Backup and recovery of heterogeneous and unstructured data is a time consuming process. A number of software products and tools have been developed for this purpose, yet the backup of files, folders and repository maintenance is an ongoing process for higher efficiency, integrity, security and de-duplication of content.
Whenever routine office or personal work is done on our laptops or systems, only a small percentage of data on the full hard disk is modified. Lets suppose there is 500GB of hard disk space in a laptop. After regular office or personal tasks, some of the files are changed. Some files and documents can be downloaded from the Internet and stored on the local system. This means there is a change of only a few MBs per day. But when we take a backup, all the drives are copied to a portable hard disk or any other storage medium.
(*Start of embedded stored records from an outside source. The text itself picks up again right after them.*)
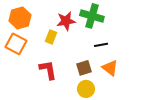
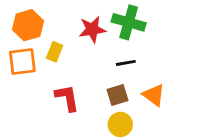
yellow rectangle: (51, 37) -> (55, 52), moved
orange square: (16, 44) -> (22, 62), turned -35
black line: (101, 45) -> (126, 63), moved

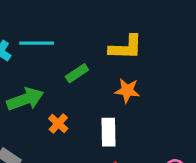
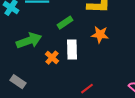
white rectangle: (109, 132) -> (72, 50), moved

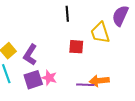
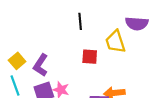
purple semicircle: (120, 16) -> (137, 23), turned -110

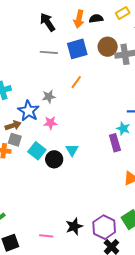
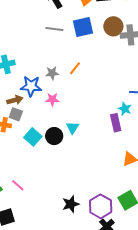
orange line: (76, 82) -> (75, 68), moved
blue star: (28, 111) -> (31, 86), turned -30
cyan square: (37, 151) -> (33, 137), moved
pink line: (46, 236) -> (18, 185), moved, turned 32

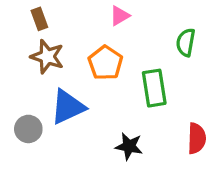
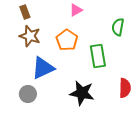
gray circle: (28, 129) -> (28, 94), moved
black star: (129, 146) -> (82, 93), size x1.4

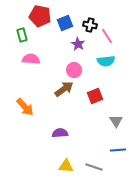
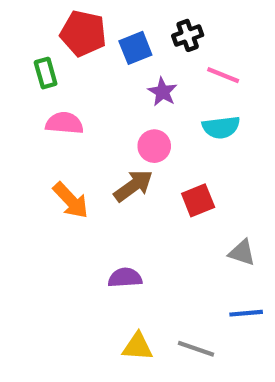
black cross: (90, 25) -> (188, 35), moved, turned -32
pink line: (107, 36) -> (223, 75), turned -35
orange arrow: (25, 107) -> (71, 200), moved
gray triangle: (116, 121) -> (242, 253), turned -40

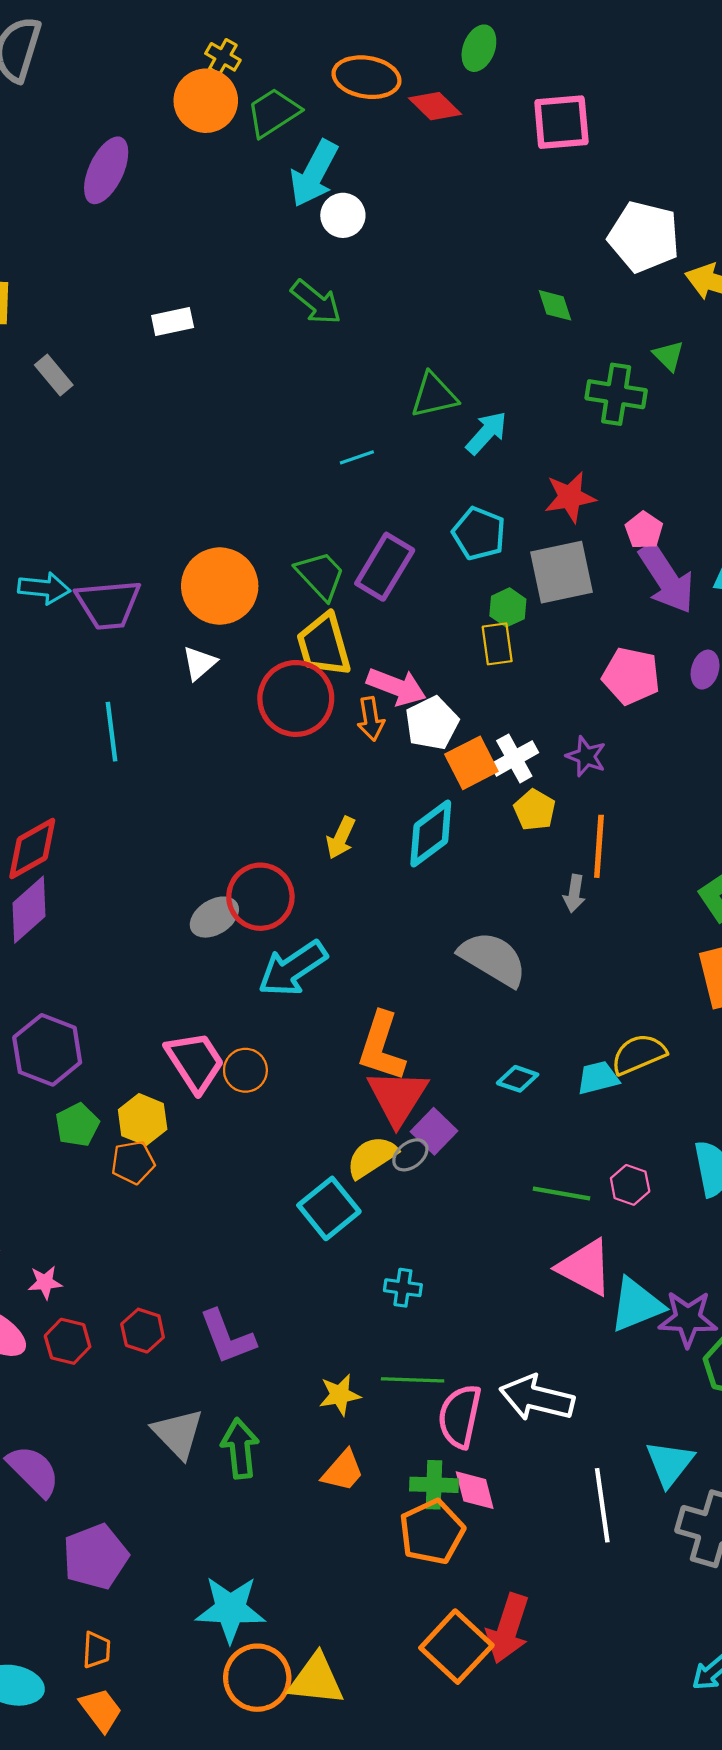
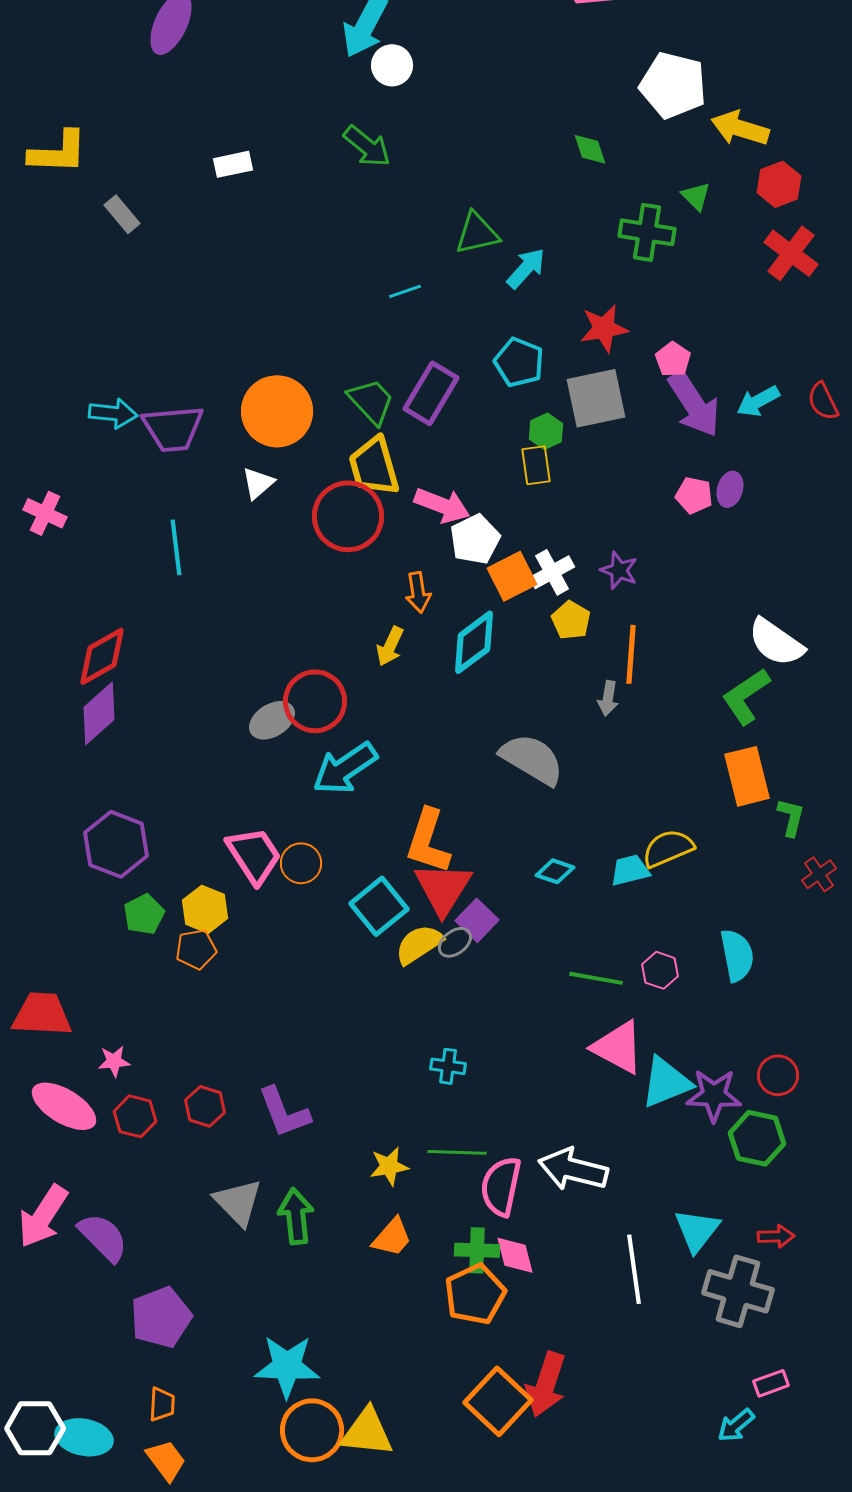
pink pentagon: (631, 676) -> (694, 495), moved, size x0.7
orange arrow: (371, 719) -> (418, 592), moved
cyan square: (329, 1208) -> (379, 906), moved

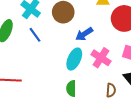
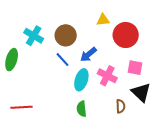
blue line: (35, 35) -> (63, 60), moved

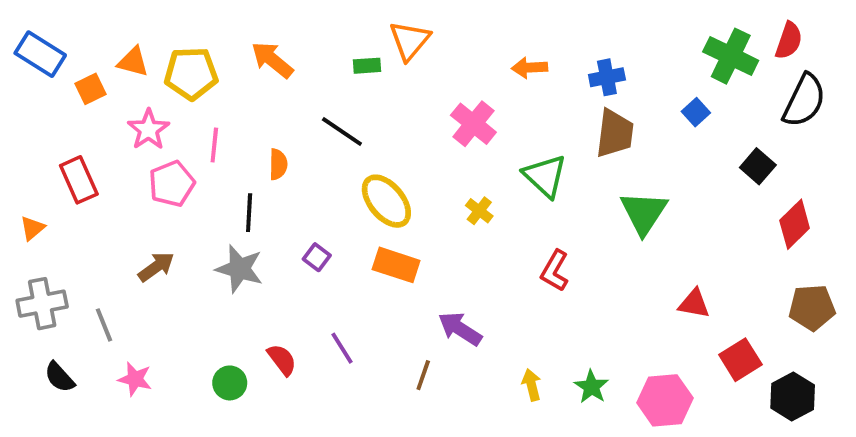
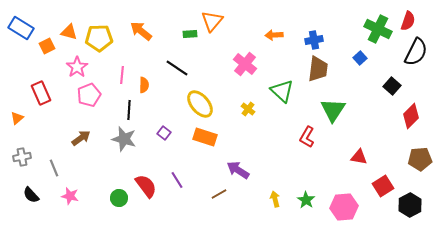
pink line: (214, 145) -> (122, 75), moved
red L-shape: (555, 271) -> (307, 137), moved
gray cross: (42, 304) -> (22, 157), size x0.7
red semicircle: (282, 360) -> (146, 186), size x1.4
brown line: (423, 375) -> (219, 194), turned 42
This type of backup, which is very time consuming and not implemented on a regular and frequent basis, is known as a full backup.
There are a number of mechanisms by which the modified or newly created files can be stored in your system in very little time.
First of all, lets get familiar with the basic taxonomy of the backup paradigm. Broadly, there are three types of backups in classical computing for multiple domains.
First, there is differential backup, during which only the data that was not present in the last full backup, is stored and saved. If a full backup is taken on July 1, the differential backup on July 2 will copy only the files changed since July 1. All other files will not be copied. Such a backup system is more flexible, efficient and very fast compared to full backups. Differential backup is also known as cumulative incremental backup.
Incremental backup, the second type, supports the copying of files that were modified since the last backup whether it was a differential backup or full backup. For example, if a full backup was done on July 27, 2015, the incremental backup on July 28 will copy all the files which were changed since July 27, 2015. Similarly, if incremental backup is performed on the next day, only the changed files will be copied. This is also known as differential incremental backup.
The third variety, full backup, is performed periodically, like once a week or twice a month. This type of backup is done when major changes on the disk are performed, which can include a software install/uninstall, an upgrade or any such similar task. In a full backup, all the files are fetched, but this process is very time consuming. If any segment of the disk does not have any data, even the empty backup from that location is taken, which leads to the consumption of processor time and overhead.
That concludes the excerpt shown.